> _Work item_:
A word-for-word copy of the entries, with the images left out, is what you should write.

(Provided data begins)

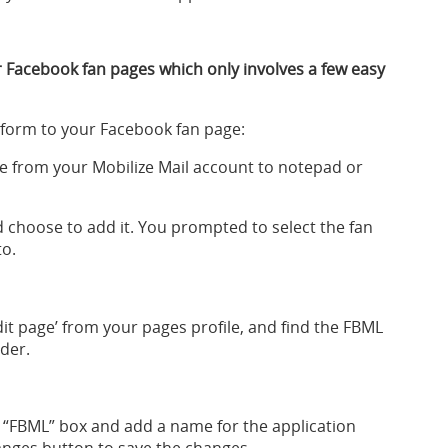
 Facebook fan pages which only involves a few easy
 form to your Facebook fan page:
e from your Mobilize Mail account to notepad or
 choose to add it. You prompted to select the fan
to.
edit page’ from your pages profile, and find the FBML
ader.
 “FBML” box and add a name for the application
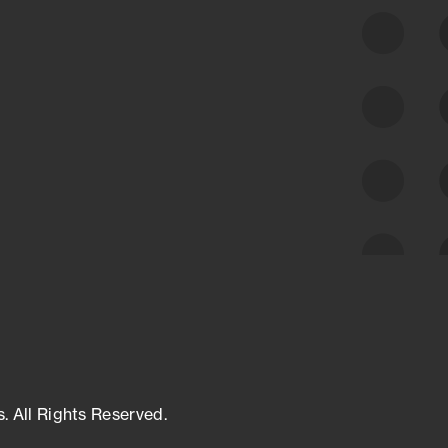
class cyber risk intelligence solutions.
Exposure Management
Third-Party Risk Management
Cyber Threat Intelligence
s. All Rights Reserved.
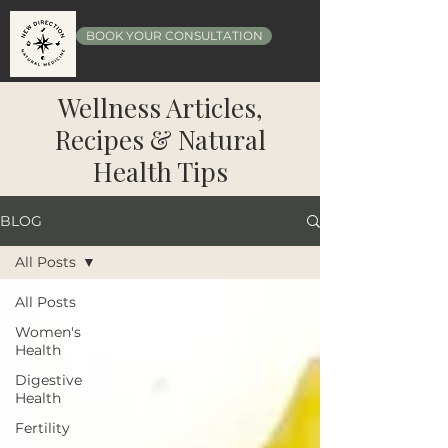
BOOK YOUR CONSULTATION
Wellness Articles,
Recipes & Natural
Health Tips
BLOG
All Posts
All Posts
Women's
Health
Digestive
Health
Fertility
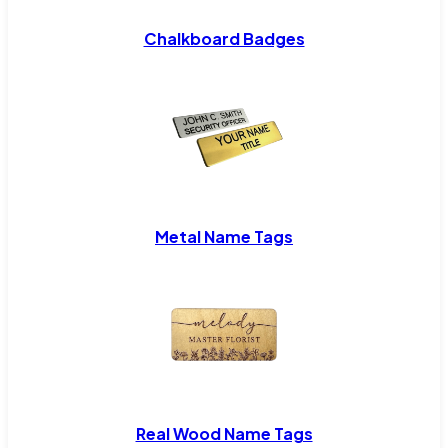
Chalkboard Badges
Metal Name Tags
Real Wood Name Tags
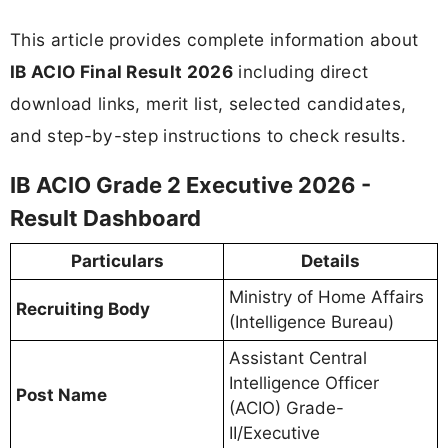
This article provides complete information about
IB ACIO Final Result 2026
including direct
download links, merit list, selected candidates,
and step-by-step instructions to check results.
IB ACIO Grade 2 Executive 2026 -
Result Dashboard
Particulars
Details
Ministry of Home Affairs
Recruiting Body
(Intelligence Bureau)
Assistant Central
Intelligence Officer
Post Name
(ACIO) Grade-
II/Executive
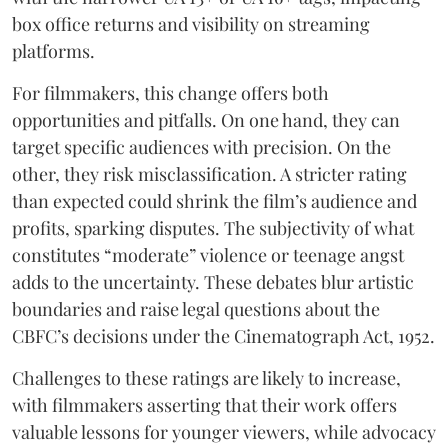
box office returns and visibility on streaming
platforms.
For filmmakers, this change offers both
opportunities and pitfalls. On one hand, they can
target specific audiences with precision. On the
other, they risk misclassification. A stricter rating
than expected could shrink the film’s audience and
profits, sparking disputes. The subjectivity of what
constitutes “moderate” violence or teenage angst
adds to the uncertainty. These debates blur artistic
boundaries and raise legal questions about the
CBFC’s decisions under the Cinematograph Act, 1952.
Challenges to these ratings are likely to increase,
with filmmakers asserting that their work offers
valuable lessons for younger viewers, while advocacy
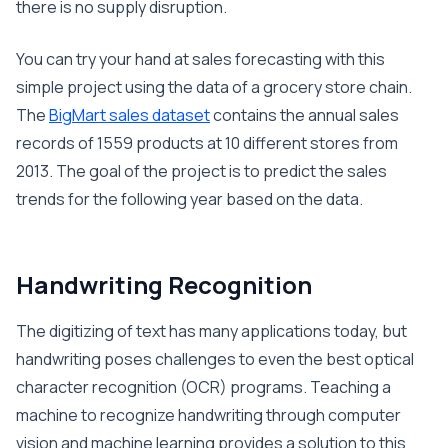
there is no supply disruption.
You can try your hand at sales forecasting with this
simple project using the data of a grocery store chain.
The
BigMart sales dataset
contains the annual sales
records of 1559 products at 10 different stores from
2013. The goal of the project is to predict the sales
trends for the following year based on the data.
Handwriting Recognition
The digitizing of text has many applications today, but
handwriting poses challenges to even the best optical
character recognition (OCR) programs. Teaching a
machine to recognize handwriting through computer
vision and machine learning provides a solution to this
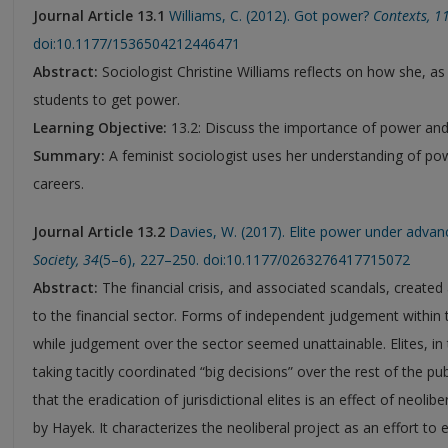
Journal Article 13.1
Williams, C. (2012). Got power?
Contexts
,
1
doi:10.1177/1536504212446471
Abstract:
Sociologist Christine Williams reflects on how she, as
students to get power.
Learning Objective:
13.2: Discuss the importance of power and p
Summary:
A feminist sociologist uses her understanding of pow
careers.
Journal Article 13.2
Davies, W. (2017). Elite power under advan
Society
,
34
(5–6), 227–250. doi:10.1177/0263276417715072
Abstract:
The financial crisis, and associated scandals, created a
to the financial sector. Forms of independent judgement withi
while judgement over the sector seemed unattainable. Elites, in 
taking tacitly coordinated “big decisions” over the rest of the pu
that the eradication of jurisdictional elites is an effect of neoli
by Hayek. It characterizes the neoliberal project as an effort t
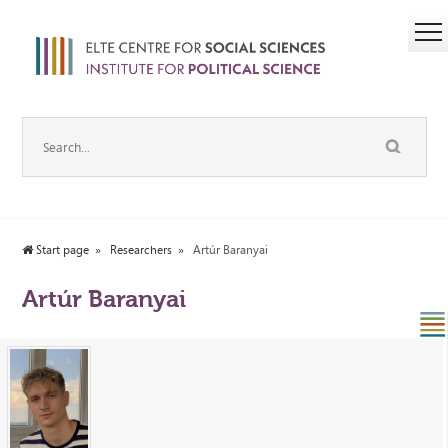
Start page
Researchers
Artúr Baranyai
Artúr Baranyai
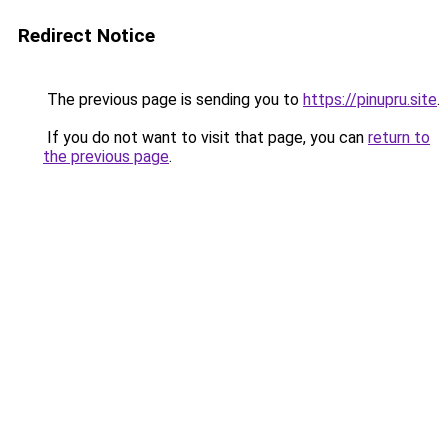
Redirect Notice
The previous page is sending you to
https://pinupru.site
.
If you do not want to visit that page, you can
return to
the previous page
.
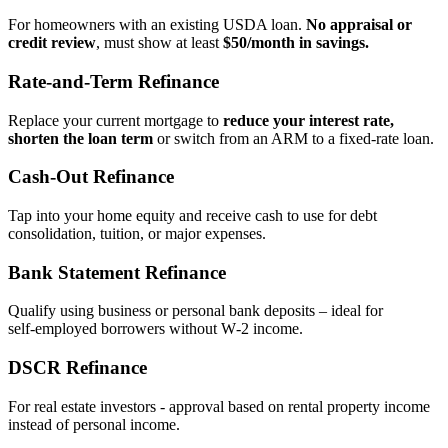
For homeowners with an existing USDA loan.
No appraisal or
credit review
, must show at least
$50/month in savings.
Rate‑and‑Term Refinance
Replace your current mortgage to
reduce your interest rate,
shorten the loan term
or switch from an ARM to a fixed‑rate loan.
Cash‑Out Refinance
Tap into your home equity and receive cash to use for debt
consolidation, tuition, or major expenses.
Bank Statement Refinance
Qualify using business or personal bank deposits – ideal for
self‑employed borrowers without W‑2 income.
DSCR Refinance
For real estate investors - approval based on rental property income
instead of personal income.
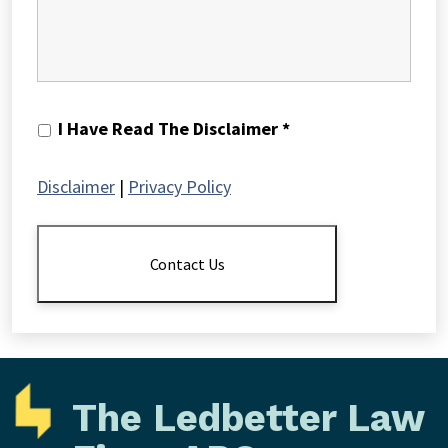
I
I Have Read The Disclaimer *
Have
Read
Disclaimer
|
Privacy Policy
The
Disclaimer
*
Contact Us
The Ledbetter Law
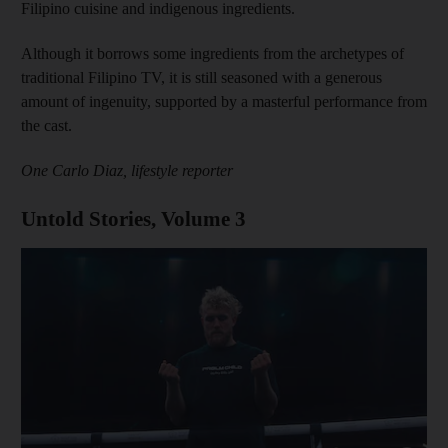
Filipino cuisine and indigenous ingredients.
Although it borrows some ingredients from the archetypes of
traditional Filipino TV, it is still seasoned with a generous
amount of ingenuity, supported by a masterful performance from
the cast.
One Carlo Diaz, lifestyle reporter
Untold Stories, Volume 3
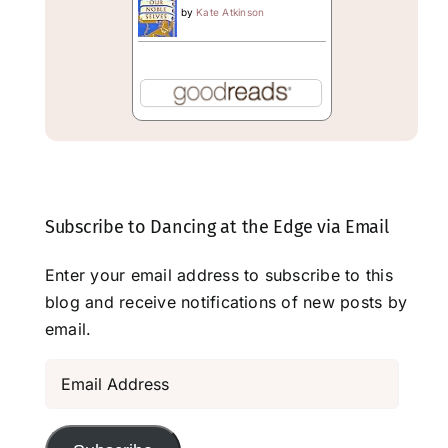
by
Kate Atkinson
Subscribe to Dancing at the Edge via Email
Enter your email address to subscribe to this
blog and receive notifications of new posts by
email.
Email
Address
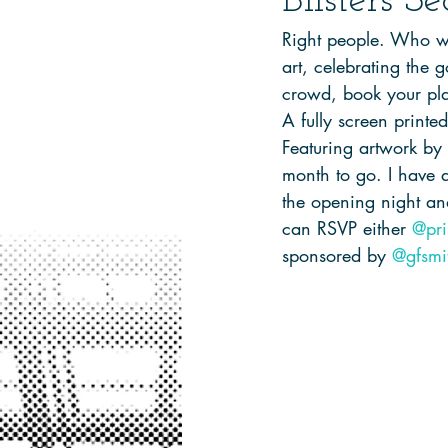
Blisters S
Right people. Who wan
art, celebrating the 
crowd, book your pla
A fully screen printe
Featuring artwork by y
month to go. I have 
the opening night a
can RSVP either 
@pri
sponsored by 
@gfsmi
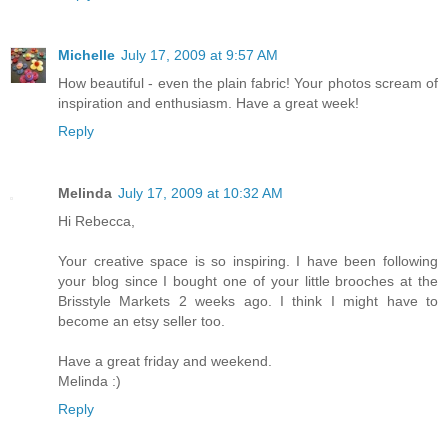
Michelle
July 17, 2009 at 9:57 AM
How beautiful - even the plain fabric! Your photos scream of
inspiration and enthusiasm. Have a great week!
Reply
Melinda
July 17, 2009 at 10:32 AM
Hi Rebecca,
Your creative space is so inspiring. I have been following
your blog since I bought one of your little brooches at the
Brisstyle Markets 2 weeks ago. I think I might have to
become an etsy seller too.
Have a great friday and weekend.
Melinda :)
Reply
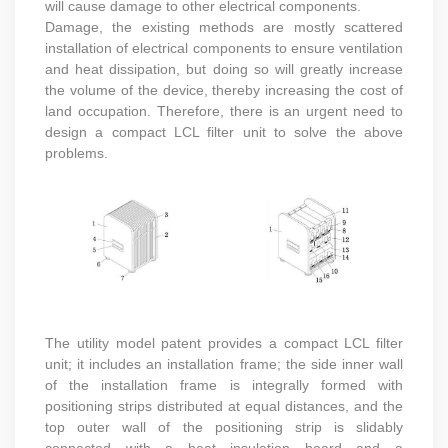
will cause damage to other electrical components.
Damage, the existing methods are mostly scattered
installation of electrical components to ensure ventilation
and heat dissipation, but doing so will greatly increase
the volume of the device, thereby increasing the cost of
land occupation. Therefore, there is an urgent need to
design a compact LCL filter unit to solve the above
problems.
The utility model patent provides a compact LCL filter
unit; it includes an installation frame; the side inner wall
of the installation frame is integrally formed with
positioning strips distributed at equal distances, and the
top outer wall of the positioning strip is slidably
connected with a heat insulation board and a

(Provided data ends)

> _Result of the exercise_:
 Facebook fan pages which only involves a few easy
 form to your Facebook fan page:
e from your Mobilize Mail account to notepad or
 choose to add it. You prompted to select the fan
to.
edit page’ from your pages profile, and find the FBML
ader.
 “FBML” box and add a name for the application
class cyber risk intelligence solutions.
Exposure Management
Third-Party Risk Management
Cyber Threat Intelligence
s. All Rights Reserved.
BOOK YOUR CONSULTATION
Wellness Articles,
Recipes & Natural
Health Tips
BLOG
All Posts
All Posts
Women's
Health
Digestive
Health
Fertility
Chalkboard Badges
Metal Name Tags
Real Wood Name Tags
This article provides complete information about
IB ACIO Final Result 2026
including direct
download links, merit list, selected candidates,
and step-by-step instructions to check results.
IB ACIO Grade 2 Executive 2026 -
Result Dashboard
Particulars
Details
Ministry of Home Affairs
Recruiting Body
(Intelligence Bureau)
Assistant Central
Intelligence Officer
Post Name
(ACIO) Grade-
II/Executive
box office returns and visibility on streaming
platforms.
For filmmakers, this change offers both
opportunities and pitfalls. On one hand, they can
target specific audiences with precision. On the
other, they risk misclassification. A stricter rating
than expected could shrink the film’s audience and
profits, sparking disputes. The subjectivity of what
constitutes “moderate” violence or teenage angst
adds to the uncertainty. These debates blur artistic
boundaries and raise legal questions about the
CBFC’s decisions under the Cinematograph Act, 1952.
Challenges to these ratings are likely to increase,
with filmmakers asserting that their work offers
valuable lessons for younger viewers, while advocacy
there is no supply disruption.
You can try your hand at sales forecasting with this
simple project using the data of a grocery store chain.
The
BigMart sales dataset
contains the annual sales
records of 1559 products at 10 different stores from
2013. The goal of the project is to predict the sales
trends for the following year based on the data.
Handwriting Recognition
The digitizing of text has many applications today, but
handwriting poses challenges to even the best optical
character recognition (OCR) programs. Teaching a
machine to recognize handwriting through computer
vision and machine learning provides a solution to this
Journal Article 13.1
Williams, C. (2012). Got power?
Contexts
,
1
doi:10.1177/1536504212446471
Abstract:
Sociologist Christine Williams reflects on how she, as
students to get power.
Learning Objective:
13.2: Discuss the importance of power and p
Summary:
A feminist sociologist uses her understanding of pow
careers.
Journal Article 13.2
Davies, W. (2017). Elite power under advan
Society
,
34
(5–6), 227–250. doi:10.1177/0263276417715072
Abstract:
The financial crisis, and associated scandals, created a
to the financial sector. Forms of independent judgement withi
while judgement over the sector seemed unattainable. Elites, in 
taking tacitly coordinated “big decisions” over the rest of the pu
that the eradication of jurisdictional elites is an effect of neoli
by Hayek. It characterizes the neoliberal project as an effort t
Start page
Researchers
Artúr Baranyai
Artúr Baranyai
Redirect Notice
The previous page is sending you to
https://pinupru.site
.
If you do not want to visit that page, you can
return to
the previous page
.
For homeowners with an existing USDA loan.
No appraisal or
credit review
, must show at least
$50/month in savings.
Rate‑and‑Term Refinance
Replace your current mortgage to
reduce your interest rate,
shorten the loan term
or switch from an ARM to a fixed‑rate loan.
Cash‑Out Refinance
Tap into your home equity and receive cash to use for debt
consolidation, tuition, or major expenses.
Bank Statement Refinance
Qualify using business or personal bank deposits – ideal for
self‑employed borrowers without W‑2 income.
DSCR Refinance
For real estate investors - approval based on rental property income
instead of personal income.
I
I Have Read The Disclaimer *
Have
Read
Disclaimer
|
Privacy Policy
The
Disclaimer
*
Contact Us
The Ledbetter Law
Filipino cuisine and indigenous ingredients.
Although it borrows some ingredients from the archetypes of
traditional Filipino TV, it is still seasoned with a generous
amount of ingenuity, supported by a masterful performance from
the cast.
One Carlo Diaz, lifestyle reporter
Untold Stories, Volume 3
by
Kate Atkinson
Subscribe to Dancing at the Edge via Email
Enter your email address to subscribe to this
blog and receive notifications of new posts by
email.
Email
Address
Blisters S
Right people. Who wan
art, celebrating the 
crowd, book your pla
A fully screen printe
Featuring artwork by y
month to go. I have 
the opening night a
can RSVP either 
@pri
sponsored by 
@gfsmi
Michelle
July 17, 2009 at 9:57 AM
How beautiful - even the plain fabric! Your photos scream of
inspiration and enthusiasm. Have a great week!
Reply
Melinda
July 17, 2009 at 10:32 AM
Hi Rebecca,
Your creative space is so inspiring. I have been following
your blog since I bought one of your little brooches at the
Brisstyle Markets 2 weeks ago. I think I might have to
become an etsy seller too.
Have a great friday and weekend.
Melinda :)
Reply
will cause damage to other electrical components.
Damage, the existing methods are mostly scattered
installation of electrical components to ensure ventilation
and heat dissipation, but doing so will greatly increase
the volume of the device, thereby increasing the cost of
land occupation. Therefore, there is an urgent need to
design a compact LCL filter unit to solve the above
problems.
The utility model patent provides a compact LCL filter
unit; it includes an installation frame; the side inner wall
of the installation frame is integrally formed with
positioning strips distributed at equal distances, and the
top outer wall of the positioning strip is slidably
connected with a heat insulation board and a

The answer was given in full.